### Given information
..............................

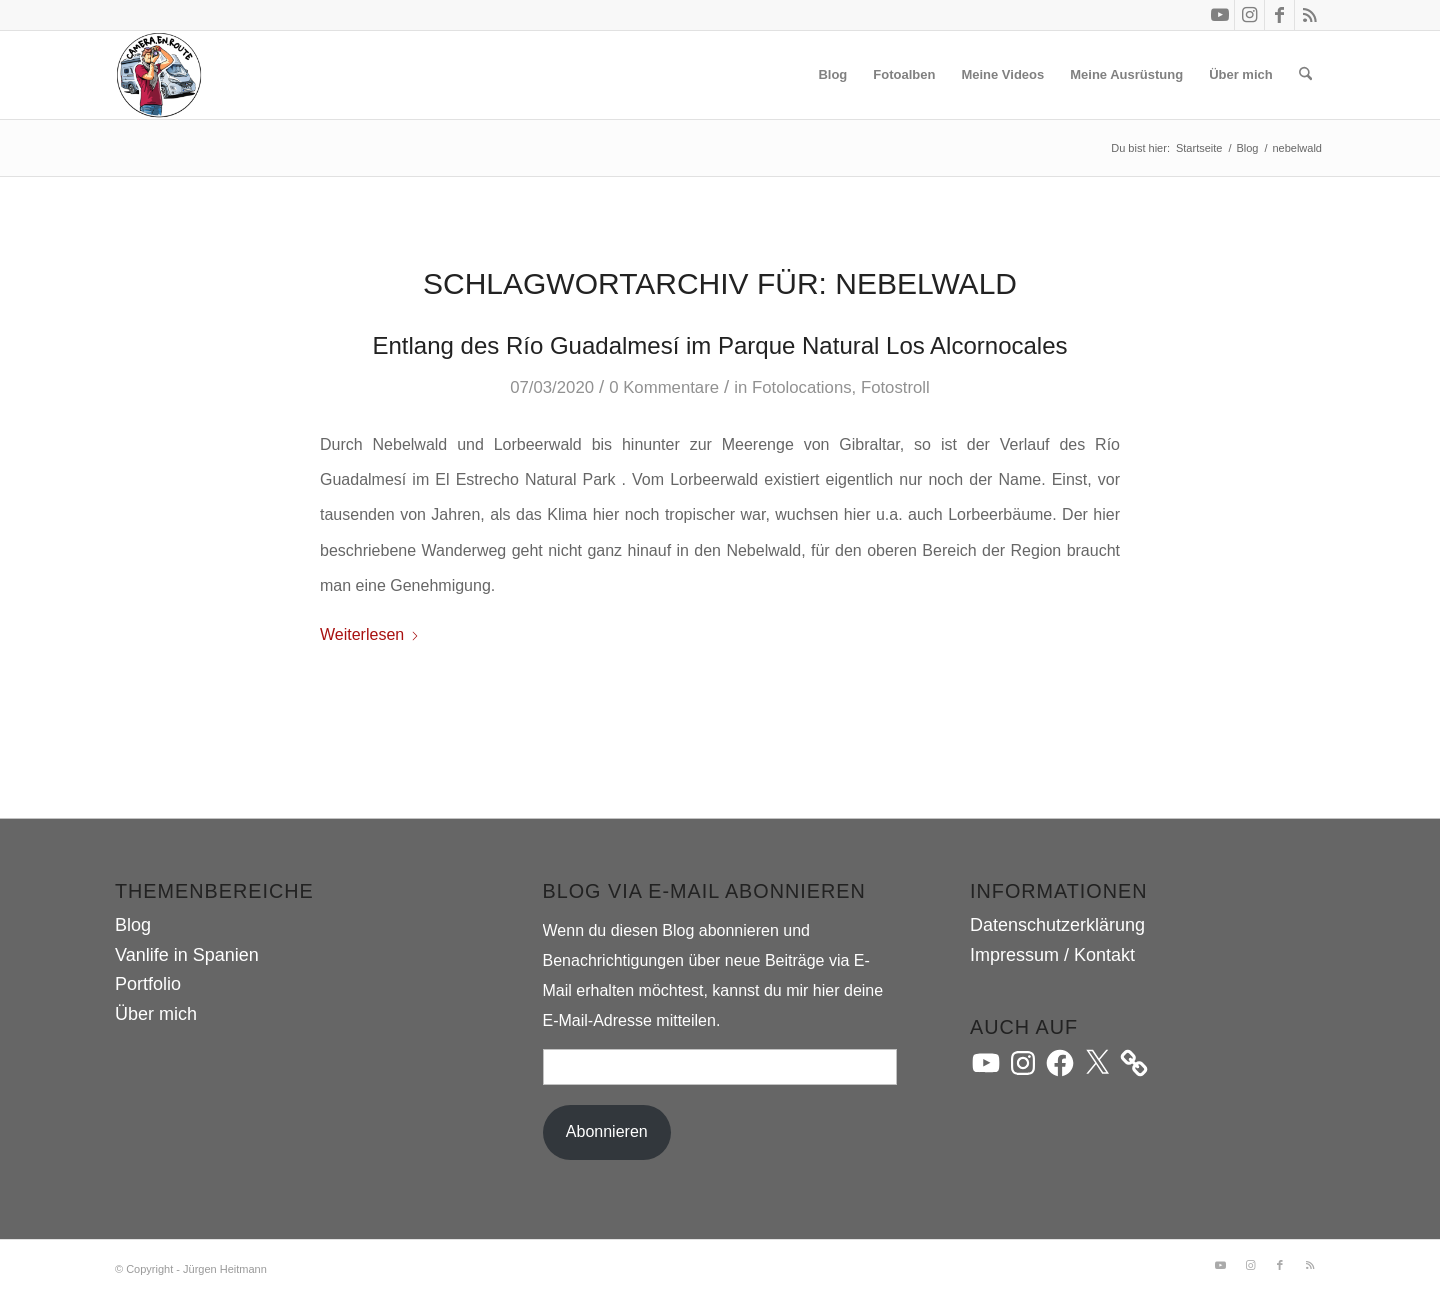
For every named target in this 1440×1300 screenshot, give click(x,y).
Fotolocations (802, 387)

..............................

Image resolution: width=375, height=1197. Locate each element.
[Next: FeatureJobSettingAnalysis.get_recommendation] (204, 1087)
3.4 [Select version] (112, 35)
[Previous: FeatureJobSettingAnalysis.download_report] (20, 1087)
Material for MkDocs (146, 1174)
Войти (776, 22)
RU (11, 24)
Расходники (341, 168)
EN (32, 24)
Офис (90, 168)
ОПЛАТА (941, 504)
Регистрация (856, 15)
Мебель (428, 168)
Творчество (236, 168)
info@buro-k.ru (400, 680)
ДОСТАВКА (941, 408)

..............................

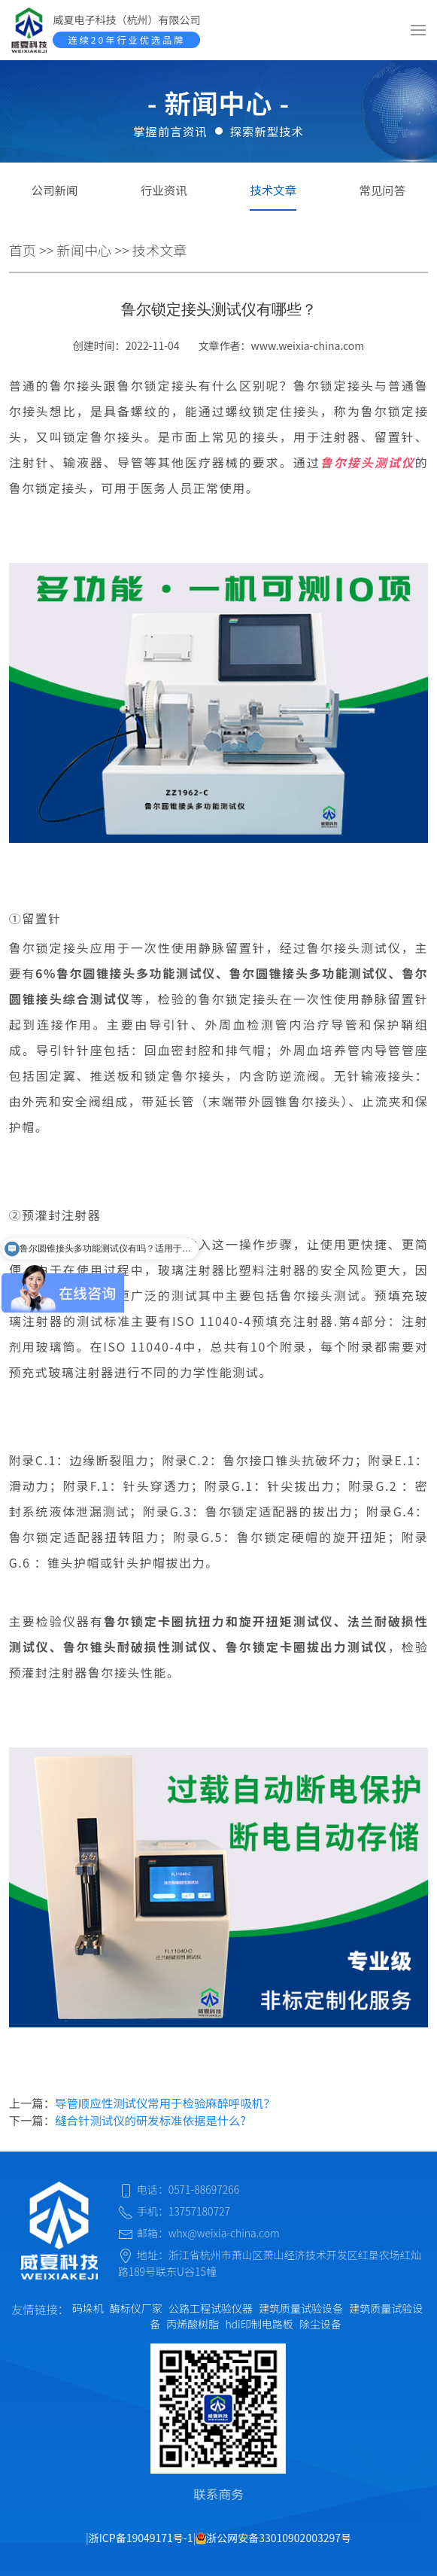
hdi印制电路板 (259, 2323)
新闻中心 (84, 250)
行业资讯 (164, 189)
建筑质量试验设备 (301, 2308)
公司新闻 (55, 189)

..............................

Would you output, from the records above, exactly the run of lines that starts at the line containing "Офис (90, 168)" and ends at the line containing "ДОСТАВКА (941, 408)", and only that run?

Офис (90, 168)
ОПЛАТА (941, 504)
Регистрация (856, 15)
Мебель (428, 168)
Творчество (236, 168)
info@buro-k.ru (400, 680)
ДОСТАВКА (941, 408)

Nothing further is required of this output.